Escribo esto con una linterna que parpadea cada tanto, como si también estuviera cansada de seguir funcionando.

Quisiera que este diario fuera más que solo un desahogo.

Quisiera que fuera una prueba de que existí.

De que, incluso en medio del colapso, alguien intentó seguir adelante.

He pensado mucho en qué haré si no la encuentro.

Si Madison realmente está muerta.

Es una pregunta que evito, pero que regresa como un eco persistente.

No tengo una respuesta.

Solo sé que si dejo de buscarla, me muero también, aunque mi cuerpo siga caminando.

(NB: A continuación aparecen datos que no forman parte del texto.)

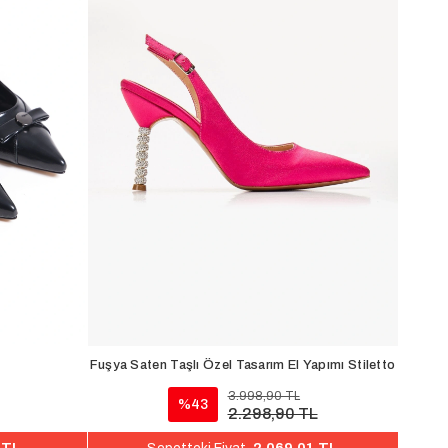
Fuşya Saten Taşlı Özel Tasarım El Yapımı Stiletto
3.998,90 TL
%43
2.298,90 TL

Hoy, mientras volvía, pasé por lo que alguna vez fue una tienda de música. La fachada está destruida, pero en el suelo encontré un disco viejo, aún en su funda: The Beatles. “Here Comes the Sun”.

Ironía cruel.

El sol no ha vuelto hace mucho tiempo.

Pensé en encender la radio. Solo para escuchar alguna voz humana, cualquier cosa que me recuerde que no estoy completamente solo en el mundo. Pero me da miedo que solo escuche estática. O peor aún… que escuche algo que no pueda explicar.

A veces, el silencio es más seguro.

Estoy cansado, pero no tengo sueño. La noche se siente más larga cuando no tienes con quién compartirla.

Extraño reírme.

Extraño que me pregunten cómo estoy.

Extraño no tener miedo al cerrar los ojos.

Este mundo está roto.

Y yo también.

Pero mientras pueda escribir, mientras mi mano siga obedeciendo y mi mente se aferre a cada palabra, seguiré dejando un rastro.

Por si alguien lo encuentra.

Por si algún día, Madison lo encuentra.